Homilétique

Sujets historiques.

Ce que nous avons dit de l’unité oratoire ne semble pas conduire à l’idée de sujets historiques. Si, comme le dit Quintilien, on écrit pour raconter et non pour prouver, on parle pour prouver et non pour raconter. Mais d’abord, ainsi que nous l’avons établi, la première affaire du prédicateur est d’enseigner ou d’instruire : et raconter peut être une forme de l’instruction. On ne raisonne, ai-je dit quelque part, que faute de savoir raconter. Les faits bien racontés sont l’instruction la plus incisive, et je dirais la plus décisive, parce que l’auditeur ou le lecteur s’administre lui-même l’instruction. C’est par des histoires essentiellement que Dieu s’empare de notre cœur. C’est par des histoires, par des romans, que les idées se répandent. Nous sommes trop préoccupés de l’argumentation qui n’est qu’une forme de la démonstration. Du reste, il ne s’agit pas ici, purement et simplement, de raconter ; le récit n’est que la base ou le point d’appui de l’instruction qui doit suivre. Il est donc tout à fait conforme à l’idée d’un discours oratoire de raconter ; mais l’orateur ne raconte pas comme l’historien.

Ajoutons que rien n’intéresse autant la masse des auditeurs que les histoires. Nous avons bien peu d’égard aux besoins de la multitude quand nous ne lui racontons rien.
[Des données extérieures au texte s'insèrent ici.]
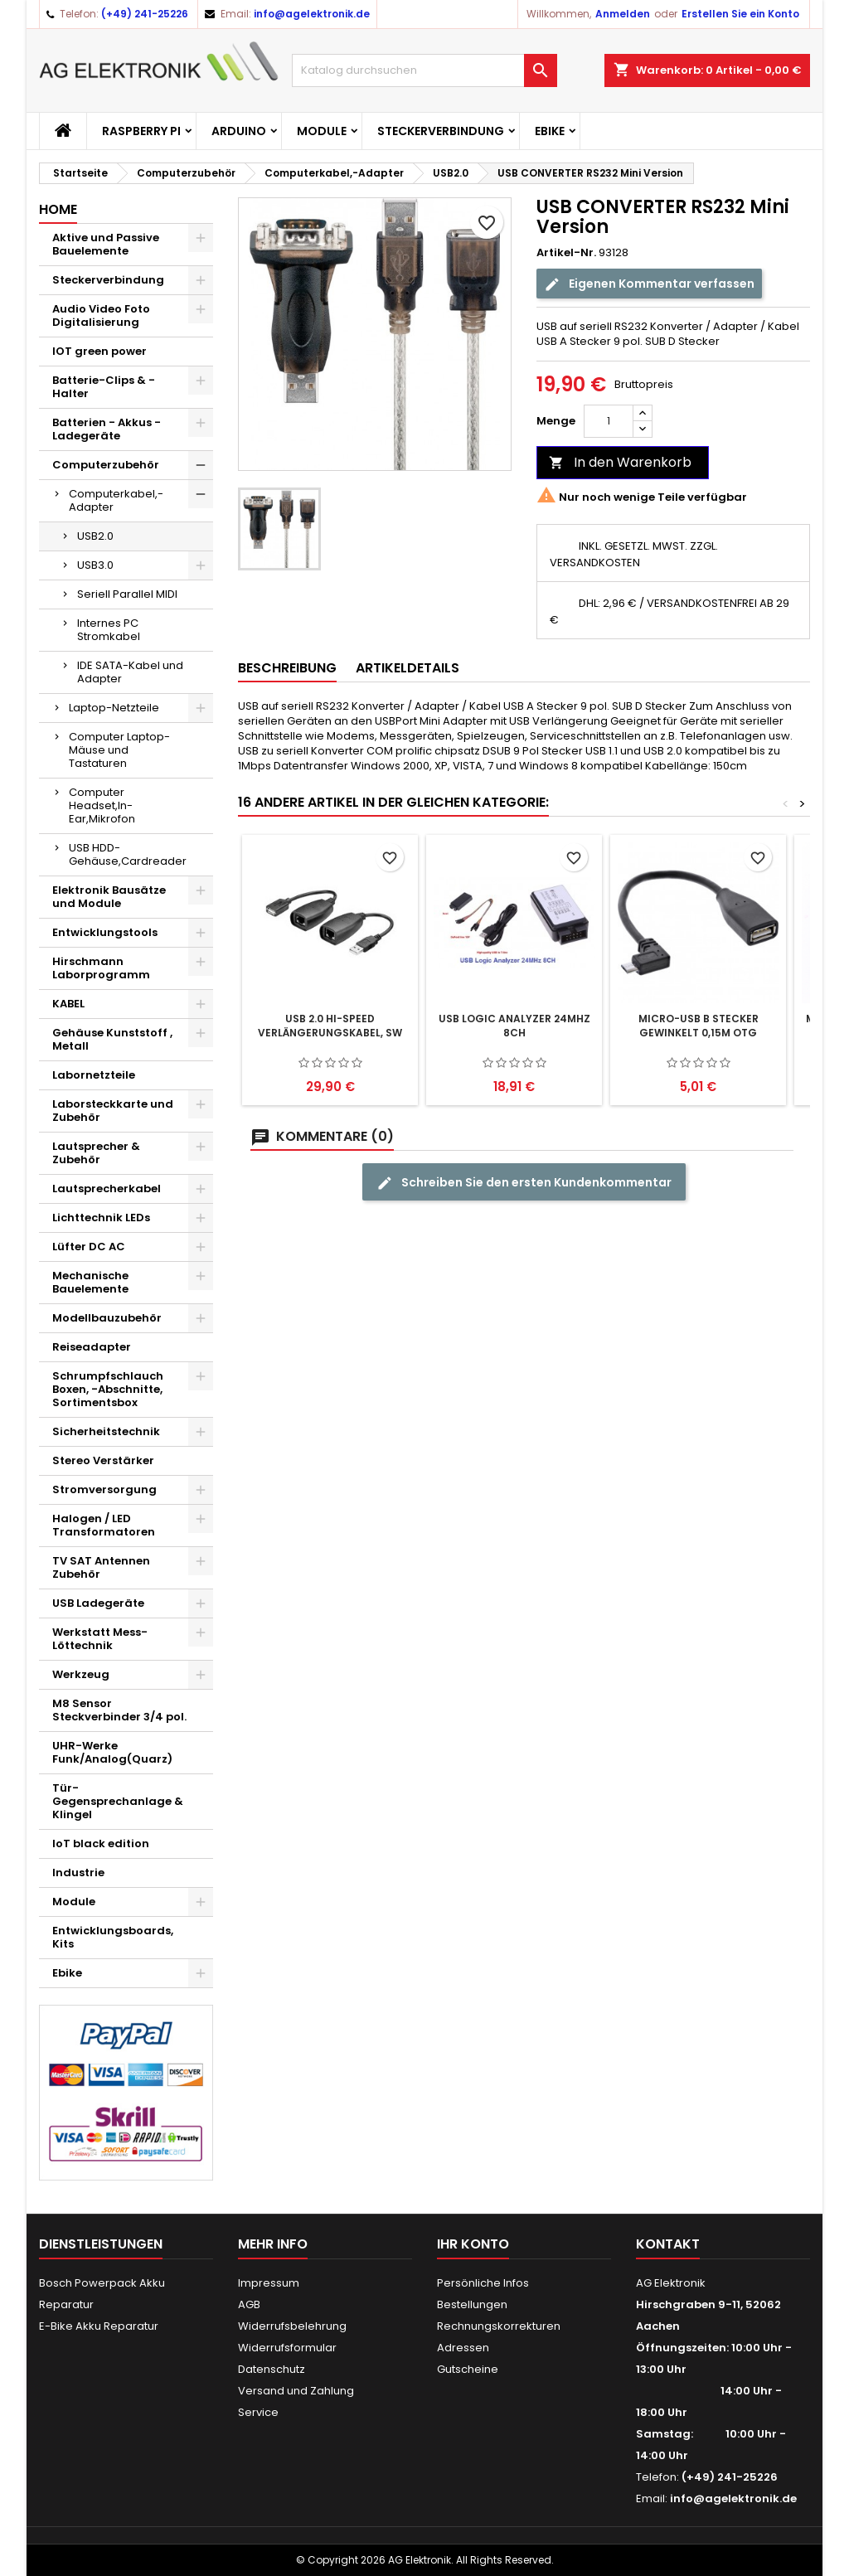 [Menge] (608, 421)
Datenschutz (271, 2369)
Dieu a été plus condescendant.

Nous cherchons à transformer une histoire en précepte ; Herdër aurait voulu transformer chaque précepte en histoirel. L’un et l’autre sont bons ; il faut les accueillir l’un et l’autre. Ainsi, au lieu de dire l’avarice, nous dirons l’avare, ou, encore mieux, un avare.

l – Lehrsatz (précepte). – Voyez Hërder, Briefe das Studium der Theologie betreffend.

[Indépendamment de l’histoire sainte proprement dite, la prédication trouvera des matériaux abondants dans l’histoire de l’Église, dans laquelle l’histoire de l’Ancien et du Nouveau Testament trouve sa continuation ; dans l’histoire des religions et même dans celle du monde, qui est comme une histoire de la Providence. Quel champ encore que l’histoire des missions et des œuvres chrétiennes, que celle des persécutionsm ! L’histoire des individus, la biographie des hommes de Dieu, devrait aussi trouver place dans la chaire.

m – Voir mon Discours d’installation.

[Les prédicateurs catholiques ont en cela un avantage sur nous, ayant introduit dans leur prédication, comme de règle, les panégyriques des saints, les oraisons funèbresn. Ces sermons font sentir tout ce qu’acquiert d’intérêt une vérité générale qui s’individualise. Pourquoi, au lieu de prendre pour textes les paroles des apôtres, ne prendrait-on pas les apôtres eux-mêmes ? Au lieu d’envisager leurs paroles dans leur sens objectif seulement, ne pourrait-on pas les considérer aussi sous le point de vue subjectif, et chercher à y démêler les beaux caractères de l’Église primitive ? Ils sont des types de perfection morale qu’il y a tout profit à étudier. Et comme il est vrai que l’œuvre de Dieu est identique à elle-même, passons la limite des temps apostoliques, et dans l’immense champ de l’Église, même dans l’Église catholique, avant et après la Réforme, faisons ample moisson de beaux souvenirs. Il y aurait ingratitude à retenir captives les vies de nos pères en la foi. Nous serions chrétiens, et nous connaîtrions vaguement Paul, Jacques, Pierre ; nous ignorerions, pour ainsi dire, un Luther, un Viret ! L’histoire de l’œuvre de l’Esprit dans l’Église, et les biographies des hommes saints sont souvent bien plus édifiantes que toutes les démonstrations. Ne craignons pas même les anecdotes.] Pourquoi priver de tout cela notre auditoire, qui ne le trouverait point ailleurs, ou point ainsi assaisonné ?] N’oublions pas cependant, en usant de ces matériaux avec liberté, que tout n’est permis qu’à celui qui est esclave de Dieu, et dans la mesure où il est son esclave.]

n – Voir Bossuet, Panégyrique de l’apôtre saint Paul et l’Oraison funèbre de la Princesse palatine.

Les sujets que nous venons de mentionner se prêtent à une unité oratoire très suffisante et à toutes les convenances de la chaire.